Do Google Earth satellite images point to more grim news from inside North Korea? According to an article from United Press International (UPI), Curtis Melvin of the U.S.-Korea Institute at Johns Hopkins University noticed a substantial difference in satellite images of a North Korean prison camp from 2013 to some taken last month:
[A]erial snapshots from Oct. 15 indicated considerable changes have been made to Camp No. 16.
Melvin said the new changes included dams, hydroelectric power plants, apartments for the camp’s guards, an athletic field, a mine and fish farms. These facilities were not visible in satellite imagery taken in 2013.
The latest construction appears to indicate that North Korea is planning for an increase in the population of inmates detained at Camp No. 16 … In 2014, Amnesty International said in a statement the camp imprisons about 20,000 people and the prisoners are forced to work in very treacherous conditions. [emphasis added]
Camp No. 16, also known as Hwasong or Myonggan concentration camp or Kwan-li-so (Penal-labor colony) No. 16. Camp No. 16 is a prison-labor colony where detainees are expected to work for life with no hope of being released and it is the largest of all the penal-labor camps in North Korea. The UPI piece points out that it was one of five political prisons where up to an estimated 120,000 people are punished for various “crimes against the state.” Despite testimonies of defectors who survived these camps and later escaped North Korea, Pyongyang denies the existence of camps and has officially accused all the witnesses of lying.
One of the famous survivors of these awful camps is Shin Dong-hyuk, who was born in Camp No. 14, but escaped the prison, and left North Korea. The inmates of the various camps are, according to the North Korean government, guilty of crimes against the state, and yet Shin wasn’t even alive yet when he was condemned to life imprisonment in Camp No. 14. A relative of Shin’s had defected to South Korea and in order to “repent of his sins,” the family left behind had to serve in the political camp. Shin’s mother was imprisoned and there she gave birth to him. Shin, who only after escaping realized what life is like outside the camp, said that he is “still evolving from an animal to human.” His horrific description of the colony and his story of escape are captured in Blaine Harden’s Escape from Camp 14. Although the expansion happened at Camp No. 16, it is likely that the same kinds of atrocities and injustices against the inherent human dignity of the North Korean people are happening there too.

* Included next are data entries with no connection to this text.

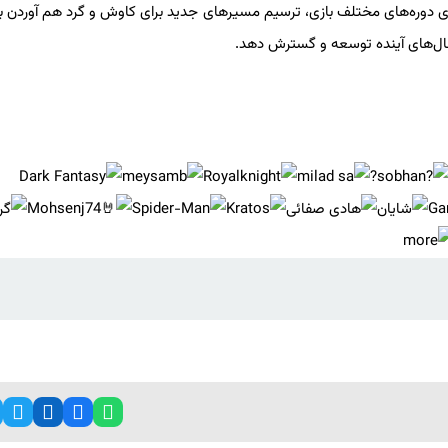
آوری دوره‌های مختلف بازی، ترسیم مسیرهای جدید برای کاوش و گرد هم آوردن با
سال‌های آینده توسعه و گسترش دهد.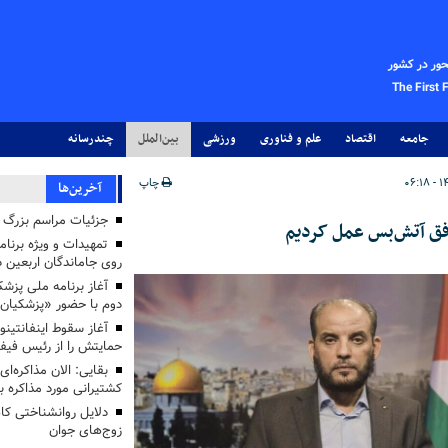
حور در کشور
The First 
جامعه
اقتصاد
علم و فناوری
ورزشی
بین‌الملل
چندرسانه
چاپ
آخرین‌ها
جزئیات مراسم بزرگ ج
افق آتش‌بس عمل کردیم
تمهیدات و ویژه برنام
روی جاماندگان اربعین د
دوم با حضور «پزشکیان
آغاز سقوط اینفانتینو
حمایتش را از رئیس فی
بقایی: الان مذاکره‌ای
کشتیرانی مورد مذاکره 
دلایل روانشناختی کا
زوج‌های جوان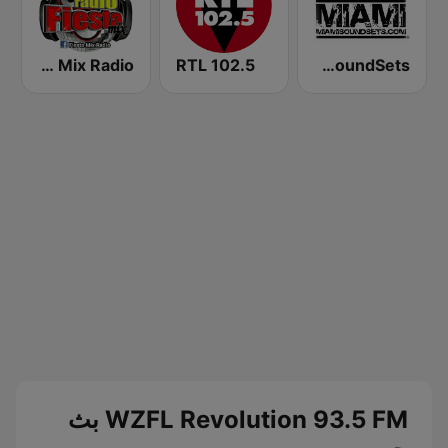
Fiesta Mix Radio
RTL 102.5
Miami SoundSets
WZFL Revolution 93.5 FM بث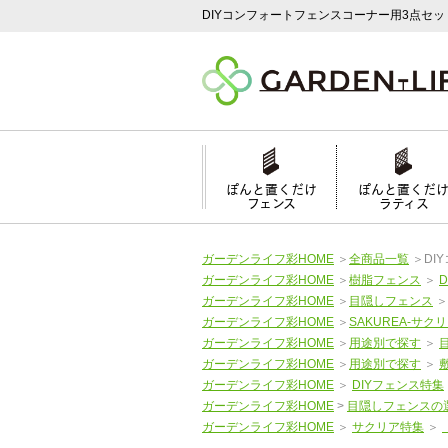
DIYコンフォートフェンスコーナー用3点セ
ぽんと置くだけ
ぽんと置くだ
フェンス
ラティス
ガーデンライフ彩HOME
＞
全商品一覧
＞
DI
ガーデンライフ彩HOME
＞
樹脂フェンス
＞
ガーデンライフ彩HOME
＞
目隠しフェンス
ガーデンライフ彩HOME
＞
SAKUREA-サクリ
ガーデンライフ彩HOME
＞
用途別で探す
＞
ガーデンライフ彩HOME
＞
用途別で探す
＞
ガーデンライフ彩HOME
＞
DIYフェンス特集
ガーデンライフ彩HOME
>
目隠しフェンスの
ガーデンライフ彩HOME
＞
サクリア特集
＞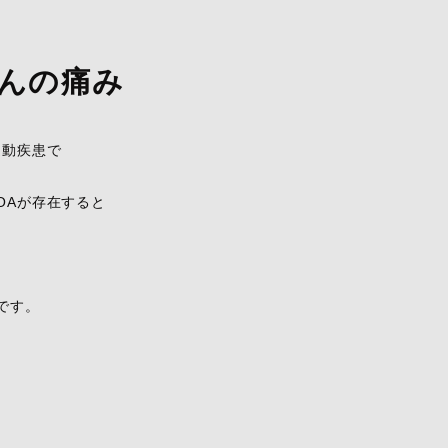
んの痛み
運動疾患で
OAが存在すると
です。
、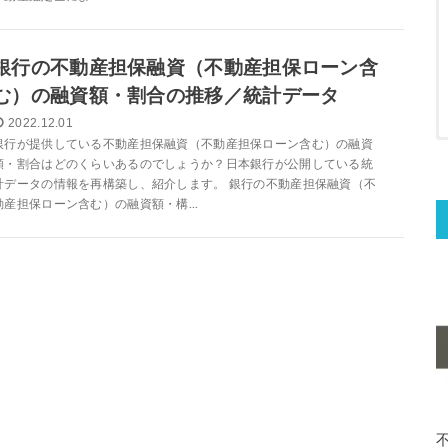
銀行の不動産担保融資（不動産担保ローン含
む）の融資額・割合の推移／統計データ
2022.12.01
銀行が提供している不動産担保融資（不動産担保ローン含む）の融資
額・割合はどのくらいあるのでしょうか？日本銀行が公開している統
計データの情報を再構築し、紹介します。 銀行の不動産担保融資（不
動産担保ローン含む）の融資額・構...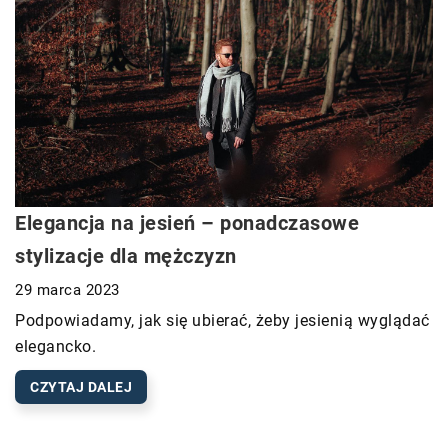
Elegancja na jesień – ponadczasowe
stylizacje dla mężczyzn
29 marca 2023
Podpowiadamy, jak się ubierać, żeby jesienią wyglądać
elegancko.
CZYTAJ DALEJ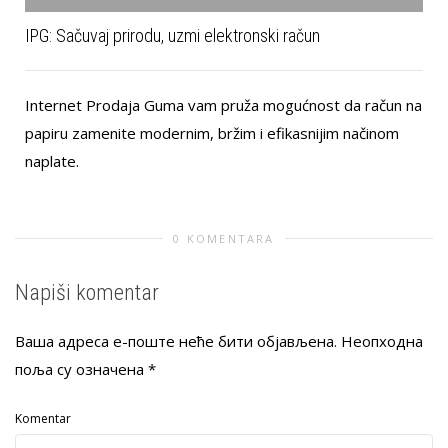
IPG: Sačuvaj prirodu, uzmi elektronski račun
Internet Prodaja Guma vam pruža mogućnost da račun na
papiru zamenite modernim, bržim i efikasnijim načinom
naplate.
0 KOMENTARA
Napiši komentar
Ваша адреса е-поште неће бити објављена.
Неопходна
поља су означена
*
Komentar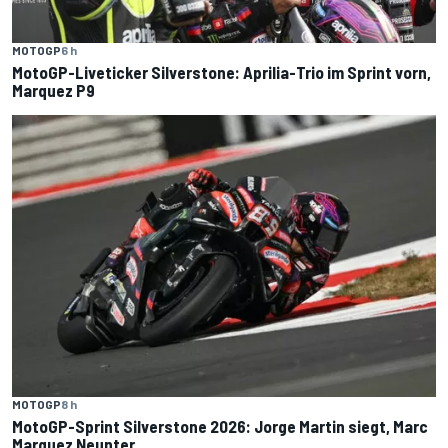
MOTOGP
6 h
MotoGP-Liveticker Silverstone: Aprilia-Trio im Sprint vorn,
Marquez P9
MOTOGP
8 h
MotoGP-Sprint Silverstone 2026: Jorge Martin siegt, Marc
Marquez Neunter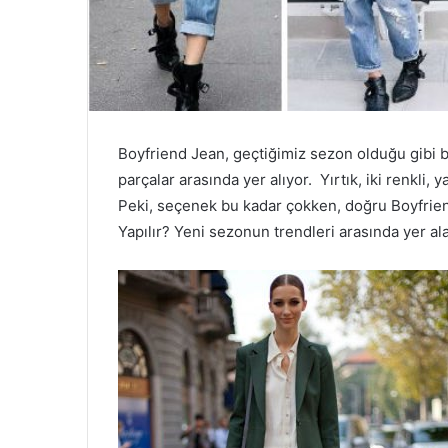
Boyfriend Jean, geçtiğimiz sezon olduğu gibi
parçalar arasında yer alıyor. Yırtık, iki renkli, y
Peki, seçenek bu kadar çokken, doğru Boyfriend
Yapılır? Yeni sezonun trendleri arasında yer ala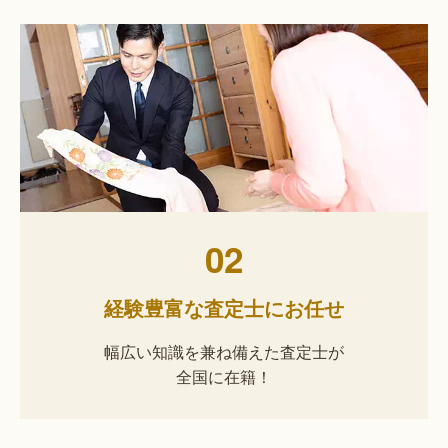
02
経験豊富な査定士にお任せ
幅広い知識を兼ね備えた査定士が
全国に在籍！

UPDATE: Shin Dong-hyuk has admitted that some details in Escape from Camp 14 are inaccurate; however:
[E]xperts on North Korea’s gulags vetted and accepted Shin’s story, and human rights activists said that the revisions did not alter the fundamental truth of the horrors of North Korean prison camps … The revisions did not change the key parts of Shin’s testimony, or that of the entire movement of defectors agitating for action against North Korea.